[Instructions to follow]
When you reach the line with "Are You an Admired Brand? (423, 96)" in the data below, begin printing lines exactly, and stop once the line with "Syngene Reports FY26" has been printed.

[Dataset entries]
>>>>>
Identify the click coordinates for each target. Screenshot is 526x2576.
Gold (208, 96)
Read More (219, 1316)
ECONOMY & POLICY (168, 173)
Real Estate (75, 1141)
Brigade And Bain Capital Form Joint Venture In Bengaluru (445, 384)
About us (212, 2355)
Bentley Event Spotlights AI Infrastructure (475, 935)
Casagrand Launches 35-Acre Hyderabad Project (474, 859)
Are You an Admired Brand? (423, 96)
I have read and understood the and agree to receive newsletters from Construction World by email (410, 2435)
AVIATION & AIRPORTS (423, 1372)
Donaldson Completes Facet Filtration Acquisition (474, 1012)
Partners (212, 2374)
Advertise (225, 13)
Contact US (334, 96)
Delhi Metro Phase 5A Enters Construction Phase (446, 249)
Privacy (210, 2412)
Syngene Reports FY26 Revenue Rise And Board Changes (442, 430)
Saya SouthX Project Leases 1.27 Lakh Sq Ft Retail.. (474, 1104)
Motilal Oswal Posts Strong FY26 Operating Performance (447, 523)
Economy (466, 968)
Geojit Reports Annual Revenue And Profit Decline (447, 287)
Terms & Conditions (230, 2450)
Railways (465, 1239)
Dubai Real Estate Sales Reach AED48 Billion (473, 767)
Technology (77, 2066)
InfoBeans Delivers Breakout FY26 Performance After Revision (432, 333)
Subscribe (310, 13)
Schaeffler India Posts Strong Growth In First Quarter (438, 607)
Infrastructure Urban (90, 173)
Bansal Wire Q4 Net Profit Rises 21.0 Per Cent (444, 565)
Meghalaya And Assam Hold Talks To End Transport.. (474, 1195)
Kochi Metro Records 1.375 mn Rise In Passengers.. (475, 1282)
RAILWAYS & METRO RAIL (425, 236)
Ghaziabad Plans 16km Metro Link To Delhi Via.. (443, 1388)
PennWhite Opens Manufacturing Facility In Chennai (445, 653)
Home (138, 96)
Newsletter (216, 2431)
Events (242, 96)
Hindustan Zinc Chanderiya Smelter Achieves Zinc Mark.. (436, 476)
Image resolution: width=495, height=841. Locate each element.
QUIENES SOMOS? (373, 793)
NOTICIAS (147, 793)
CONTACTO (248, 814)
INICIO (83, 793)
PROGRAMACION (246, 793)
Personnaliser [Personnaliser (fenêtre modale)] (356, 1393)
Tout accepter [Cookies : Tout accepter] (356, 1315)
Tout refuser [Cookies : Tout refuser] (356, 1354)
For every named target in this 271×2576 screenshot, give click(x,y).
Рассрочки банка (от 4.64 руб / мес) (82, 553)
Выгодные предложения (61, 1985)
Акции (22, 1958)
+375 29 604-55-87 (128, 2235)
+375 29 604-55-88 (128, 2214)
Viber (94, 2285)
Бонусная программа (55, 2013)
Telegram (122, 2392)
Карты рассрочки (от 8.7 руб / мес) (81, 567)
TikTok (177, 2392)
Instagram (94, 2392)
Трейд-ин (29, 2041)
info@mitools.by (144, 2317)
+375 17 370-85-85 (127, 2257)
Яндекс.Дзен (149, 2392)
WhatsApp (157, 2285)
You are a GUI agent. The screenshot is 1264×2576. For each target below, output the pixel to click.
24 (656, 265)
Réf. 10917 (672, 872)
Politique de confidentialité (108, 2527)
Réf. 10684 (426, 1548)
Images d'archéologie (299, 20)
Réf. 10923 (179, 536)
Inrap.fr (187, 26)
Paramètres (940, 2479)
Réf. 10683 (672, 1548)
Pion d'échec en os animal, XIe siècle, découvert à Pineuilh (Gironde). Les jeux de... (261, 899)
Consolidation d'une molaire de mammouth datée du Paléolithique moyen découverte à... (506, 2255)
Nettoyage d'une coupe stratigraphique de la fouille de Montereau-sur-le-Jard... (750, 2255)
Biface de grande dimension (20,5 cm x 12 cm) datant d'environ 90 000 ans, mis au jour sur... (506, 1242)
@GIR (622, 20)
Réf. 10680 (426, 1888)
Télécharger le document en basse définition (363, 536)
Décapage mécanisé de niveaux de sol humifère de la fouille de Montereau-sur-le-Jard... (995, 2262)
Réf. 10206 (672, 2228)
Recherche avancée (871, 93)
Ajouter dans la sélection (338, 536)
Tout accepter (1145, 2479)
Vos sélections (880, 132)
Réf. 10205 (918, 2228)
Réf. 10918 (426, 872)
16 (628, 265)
<<<<<
[Result below]
Are You an Admired Brand? (423, 96)
I have read and understood the and agree to receive newsletters from Construction World by email (410, 2435)
AVIATION & AIRPORTS (423, 1372)
Donaldson Completes Facet Filtration Acquisition (474, 1012)
Partners (212, 2374)
Advertise (225, 13)
Contact US (334, 96)
Delhi Metro Phase 5A Enters Construction Phase (446, 249)
Privacy (210, 2412)
Syngene Reports FY26 Revenue Rise And Board Changes (442, 430)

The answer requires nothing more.